Let's see if The New York Times features it.
More PC mythology bites the dust.
This was the opposite of what would be expected if most cases were transmitted through medical procedures, he said.
Huh? Wouldn't countries with better health systems (i.e. money) be less likely to reuse needles, so have lower infection rates, while poorer countries would cut corners, and have increased rates. Just as the study indicates.
Do they have a logic malfunction or what?
Yup. We're concerned that the truth might interfere with our social engineering.
This is from Medpundit which has a link to the entire 14-page report.
Some of the highlights of the study:
HIV and STDs: According to the authors' data, African HIV did not follow the pattern of sexually transmitted disease (STD). In Zimbabwe in the 1990s HIV increased by 12% a year, while overall STDs declined by 25% and condom use actually increased among high-risk groups.
Infection rate: HIV spread very fast in many countries in Africa. For the increase to have been all via heterosexual sex, the study claims, it would have to be as easy to get HIV from sex as from a blood transfusion. In fact, HIV is much more difficult than most STDs to transmit via penile-vaginal sex.
Risky sex? Several general behaviour surveys suggest that sexual activity in Africa is not much different from that in North America and Europe.

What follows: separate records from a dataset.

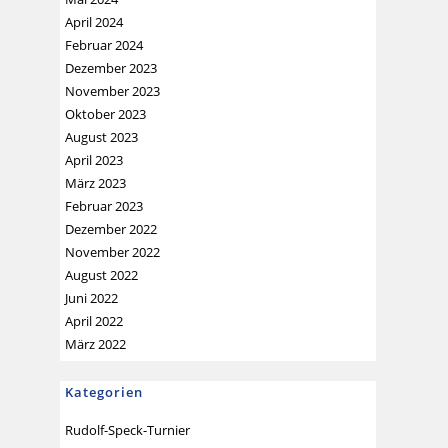
April 2024
Februar 2024
Dezember 2023
November 2023
Oktober 2023
August 2023
April 2023
März 2023
Februar 2023
Dezember 2022
November 2022
August 2022
Juni 2022
April 2022
März 2022
Kategorien
Rudolf-Speck-Turnier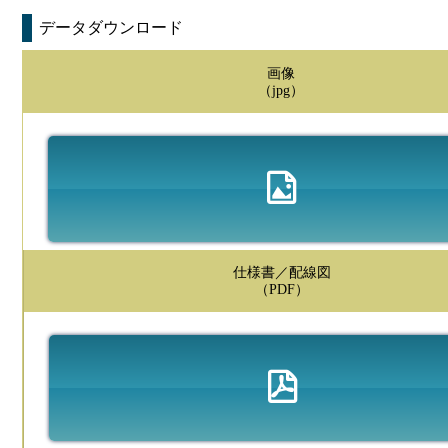
データダウンロード
画像
（jpg）
仕様書／配線図
（PDF）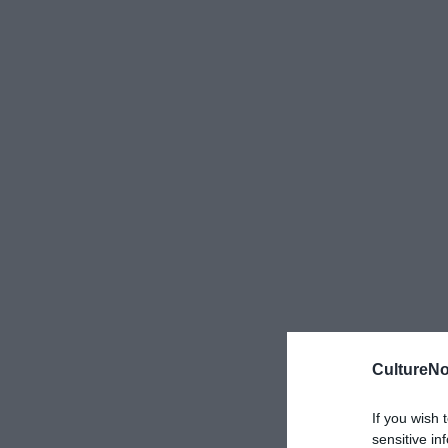
CultureNo
If you wish 
sensitive in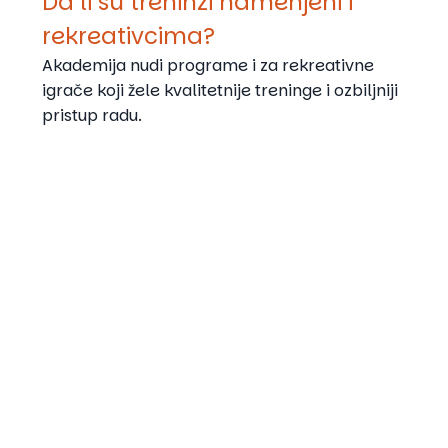
Da li su treninzi namenjeni i
rekreativcima?
Akademija nudi programe i za rekreativne
igrače koji žele kvalitetnije treninge i ozbiljniji
pristup radu.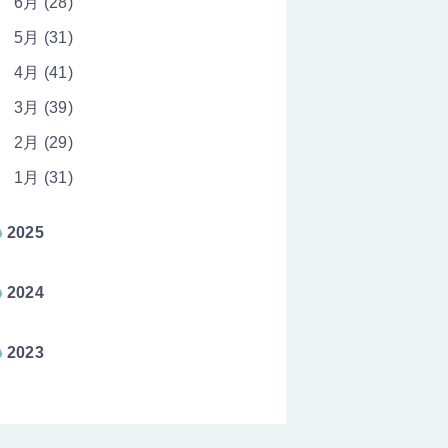
6月 (28)
5月 (31)
4月 (41)
3月 (39)
2月 (29)
1月 (31)
2025
2024
2023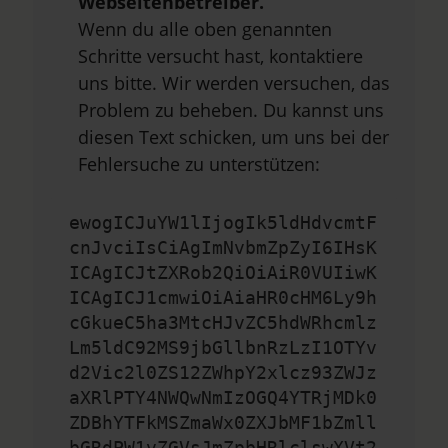
Webseitenbetreiber.
Wenn du alle oben genannten
Schritte versucht hast, kontaktiere
uns bitte. Wir werden versuchen, das
Problem zu beheben. Du kannst uns
diesen Text schicken, um uns bei der
Fehlersuche zu unterstützen:
ewogICJuYW1lIjogIk5ldHdvcmtF
cnJvciIsCiAgImNvbmZpZyI6IHsK
ICAgICJtZXRob2QiOiAiR0VUIiwK
ICAgICJ1cmwiOiAiaHR0cHM6Ly9h
cGkueC5ha3MtcHJvZC5hdWRhcmlz
Lm5ldC92MS9jbGllbnRzLzI1OTYv
d2Vic2l0ZS12ZWhpY2xlcz93ZWJz
aXRlPTY4NWQwNmIzOGQ4YTRjMDk0
ZDBhYTFkMSZmaWx0ZXJbMF1bZmll
bGRdPW1vZGVsJmZpbHRlclswXVt2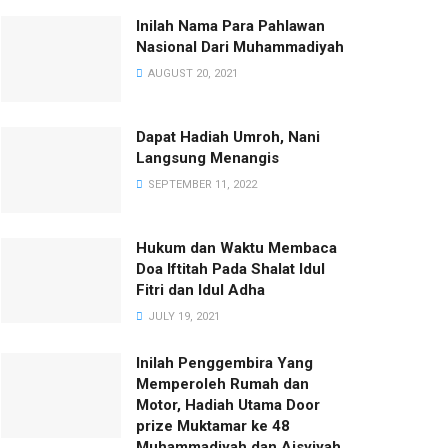
Inilah Nama Para Pahlawan
Nasional Dari Muhammadiyah
AUGUST 20, 2021
Dapat Hadiah Umroh, Nani
Langsung Menangis
SEPTEMBER 11, 2022
Hukum dan Waktu Membaca
Doa Iftitah Pada Shalat Idul
Fitri dan Idul Adha
JULY 19, 2021
Inilah Penggembira Yang
Memperoleh Rumah dan
Motor, Hadiah Utama Door
prize Muktamar ke 48
Muhammadiyah dan Aisyiyah.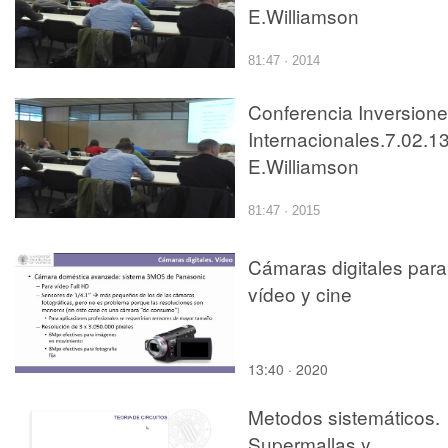
E.Williamson
81:47 · 2014
Conferencia Inversion
Internacionales.7.02.1
E.Williamson
81:47 · 2015
Cámaras digitales para
vídeo y cine
13:40 · 2020
Metodos sistemáticos.
Supermallas y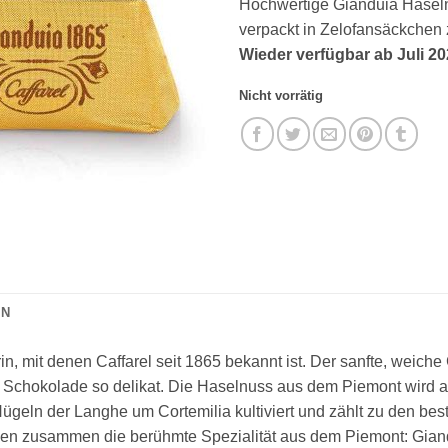
Hochwertige Gianduia Haseln
verpackt in Zelofansäckchen 
Wieder verfügbar ab Juli 20
Nicht vorrätig
ON
n, mit denen Caffarel seit 1865 bekannt ist. Der sanfte, weic
chokolade so delikat. Die Haselnuss aus dem Piemont wird auc
ügeln der Langhe um Cortemilia kultiviert und zählt zu den be
ben zusammen die berühmte Spezialität aus dem Piemont: Gian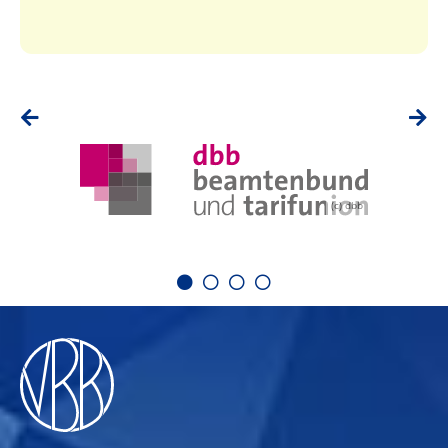
(c) dbb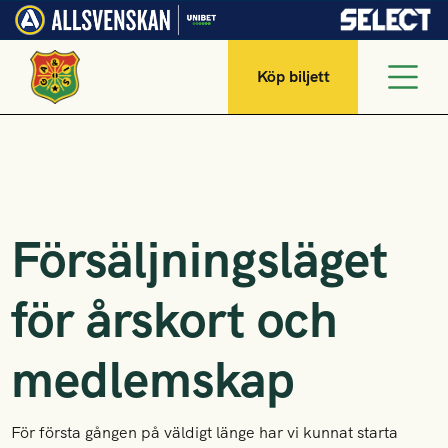
Köp biljett
Försäljningsläget
för årskort och
medlemskap
För första gången på väldigt länge har vi kunnat starta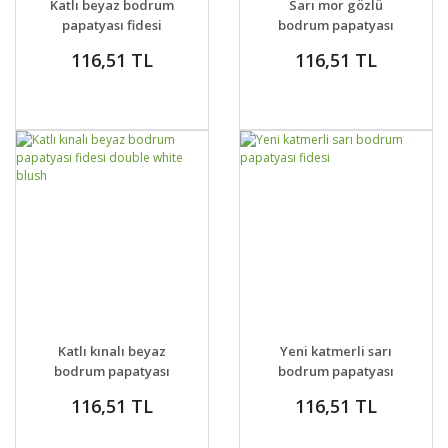
Katlı beyaz bodrum
Sarı mor gözlü
VER
VER
papatyası fidesi
bodrum papatyası
double clear white
fidesi yellow purple
116,51 TL
116,51 TL
eye
GELİNCE HABER
GELİNCE HABER
DETAYLAR
DETAYLAR
Katlı kınalı beyaz
Yeni katmerli sarı
VER
VER
bodrum papatyası
bodrum papatyası
fidesi double white
fidesi
116,51 TL
116,51 TL
blush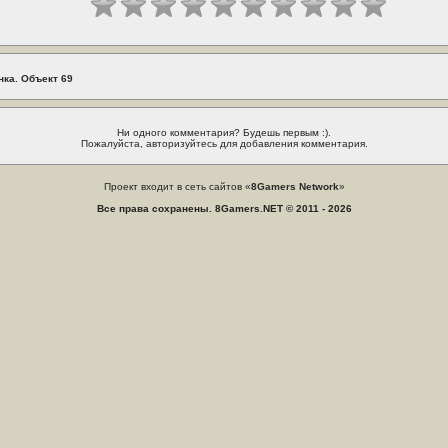
нка. Объект 69
Ни одного комментария? Будешь первым :).
Пожалуйста, авторизуйтесь для добавления комментария.
Проект входит в сеть сайтов «
8Gamers Network
»
Все права сохранены. 8Gamers.NET © 2011 - 2026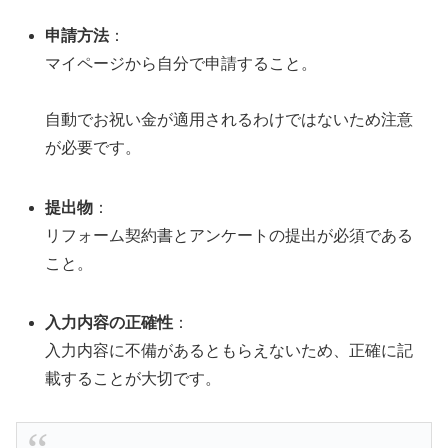
申請方法
：
マイページから自分で申請すること。
自動でお祝い金が適用されるわけではないため注意
が必要です。
提出物
：
リフォーム契約書とアンケートの提出が必須である
こと。
入力内容の正確性
：
入力内容に不備があるともらえないため、正確に記
載することが大切です。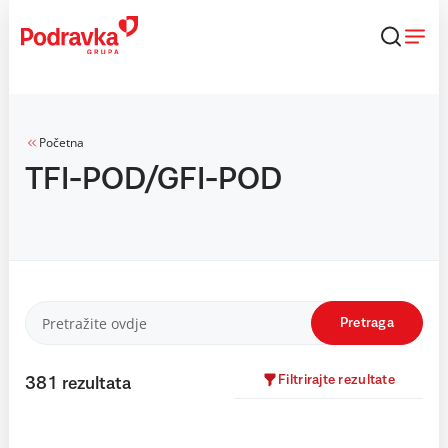
Skip
to
content
Početna
TFI-POD/GFI-POD
Pretraga
Filtrirajte rezultate
381
rezultata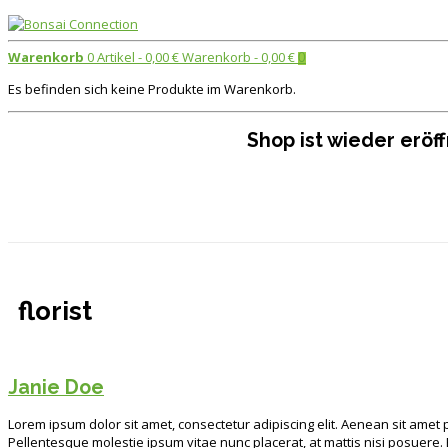
Warenkorb
0 Artikel -
0,00
€
Warenkorb -
0,00
€
0
Es befinden sich keine Produkte im Warenkorb.
Shop ist wieder erö
florist
Janie Doe
Lorem ipsum dolor sit amet, consectetur adipiscing elit. Aenean sit amet p
Pellentesque molestie ipsum vitae nunc placerat, at mattis nisi posuere. Et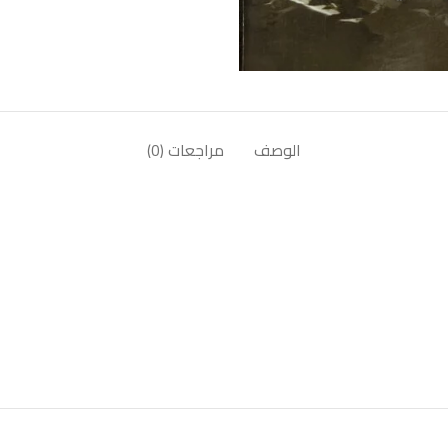
الوصف
مراجعات (0)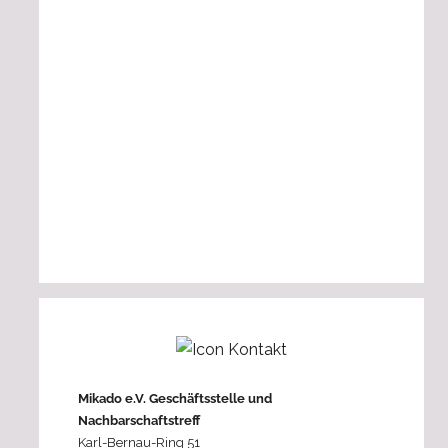
Mikado e.V. Geschäftsstelle und
Nachbarschaftstreff
Karl-Bernau-Ring 51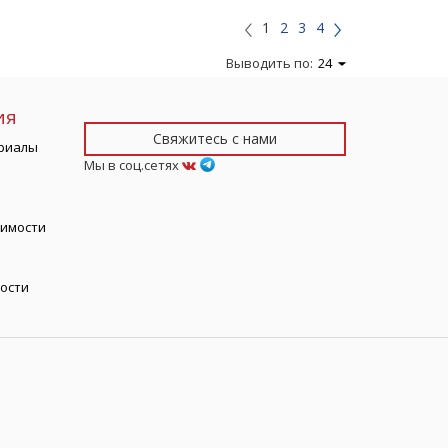
1
2
3
4
Выводить по:
24
ия
Свяжитесь с нами
риалы
Мы в соц.сетях
тимости
ости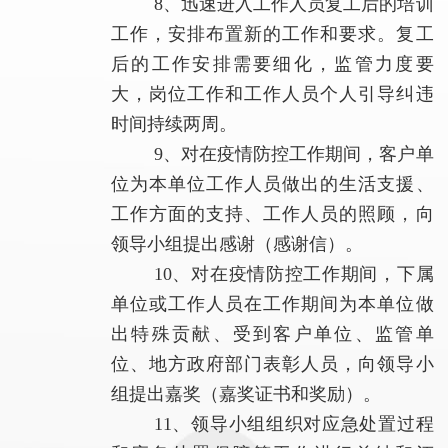
8、迅速进入工作人员复工后的培训
工作，安排布置新的工作和要求。复工
后的工作安排需要细化，监管力度要
大，岗位工作和工作人员个人引导纠违
时间持续两周。
9、对在疫情防控工作期间，客户单
位为本单位工作人员做出的生活支援、
工作方面的支持、工作人员的照顾，向
领导小组提出感谢（感谢信）。
10、对在疫情防控工作期间，下属
单位或工作人员在工作期间为本单位做
出特殊贡献、受到客户单位、监管单
位、地方政府部门表彰人员，向领导小
组提出嘉奖（嘉奖证书和奖励）。
11、领导小组组织对应急处置过程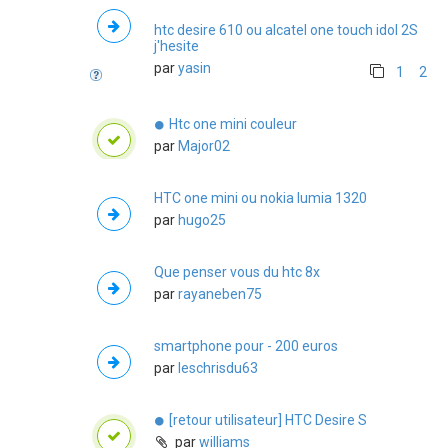
htc desire 610 ou alcatel one touch idol 2S
j'hesite
par
yasin
1
2
Htc one mini couleur
par
Major02
HTC one mini ou nokia lumia 1320
par
hugo25
Que penser vous du htc 8x
par
rayaneben75
smartphone pour - 200 euros
par
leschrisdu63
[retour utilisateur] HTC Desire S
par
williams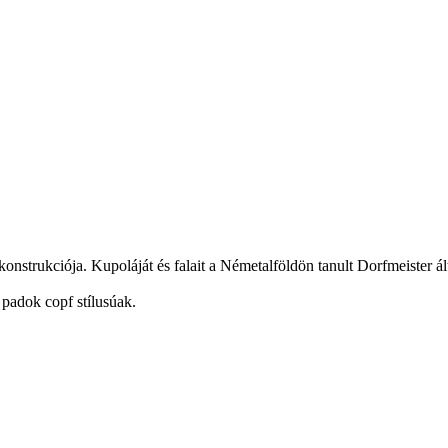
strukciója. Kupoláját és falait a Németalföldön tanult Dorfmeister által
 padok copf stílusúak.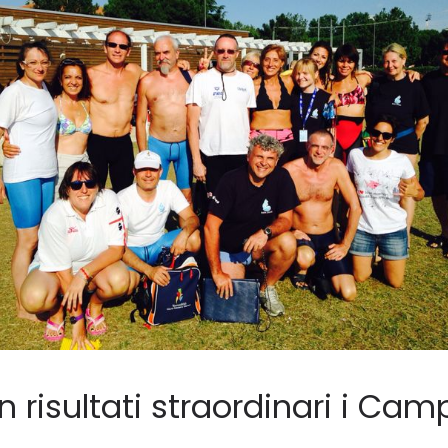
isultati straordinari i Campi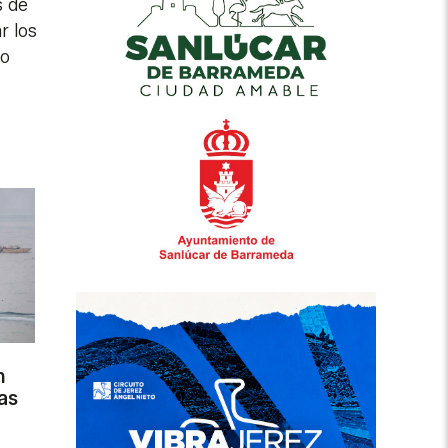
s de
r los
do
n
as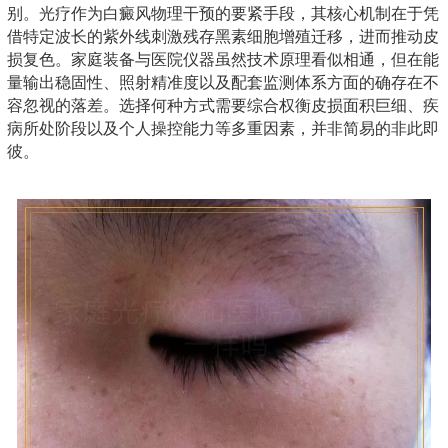
别。光疗作为白癜风物理干预的要紧手段，其核心机制在于凭
借特定波长的紫外线刺激残存黑素细胞增殖迁移，进而推动皮
损复色。家庭装备与医院仪器虽然技术原理看似相通，但在能
量输出稳固性、照射精准度以及配套监测体系方面的确存在不
容忽视的落差。选择何种方式需要综合权衡皮损面积巨细、疾
病所处阶段以及个人操控能力等多重因素，并非简易的非此即
彼。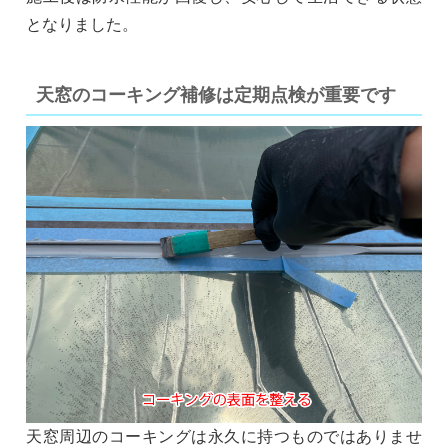
となりました。
天窓のコーキング補修は定期点検が重要です
天窓周辺のコーキングは永久に持つものではありませ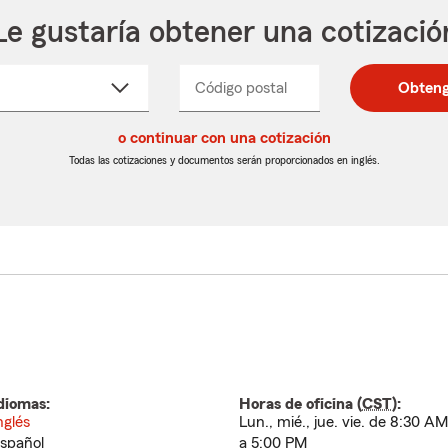
Le gustaría obtener una cotizació
cione
Código postal
Ingresa
Ingresa
Obteng
_____
un
un
re
código
código
cto
o continuar con una cotización
postal
postal
de
de
Todas las cotizaciones y documentos serán proporcionados en inglés.
egable
5
5
dígitos
dígitos
diomas:
Horas de oficina (
CST
):
nglés
Lun., mié., jue. vie. de 8:30 AM
spañol
a 5:00 PM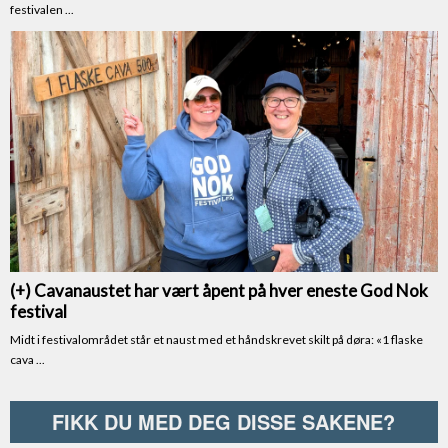
FIKK DU MED DEG DISSE SAKENE?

In fact, places with the highest level of risky sexual behaviour, such as Yaounde in Cameroon, have low and stable rates of HIV infection. "Information from the general population shows most HIV in sexually less active adults" .
Children and injections: Many studies report young children infected with HIV with mothers who are not infected. One study in Kinshasa kept track of the injections given to infants under two. In one study, nearly 40% of HIV+ infants had mothers who tested negative. These children averaged 44 injections in their lifetimes compared with only 23 for uninfected children.
Good access to medical care: Countries like Zimbabwe, with the best access to medical care, have the highest rates of HIV transmission. "High rates [of HIV] in South Africa have paralleled aggressive efforts to deliver health care to rural populations".
In the poorest countries people have little or no access to injections and thus are not exposed to dirty needles. In the "richest" countries (actually, those which are less poor) there is a push to deliver health care, much of it by poorly trained non-professionals. As far as HIV is concerned no injections is preferable to injections with dirty needles.
For what it is worth, I find the incidence of HIV in children of uninfected mothers very convincing.
"And how are the UNAIDS people going to get fresh/clean/sterile condoms to everybody every day when most Africans can't even get clean/potable water?"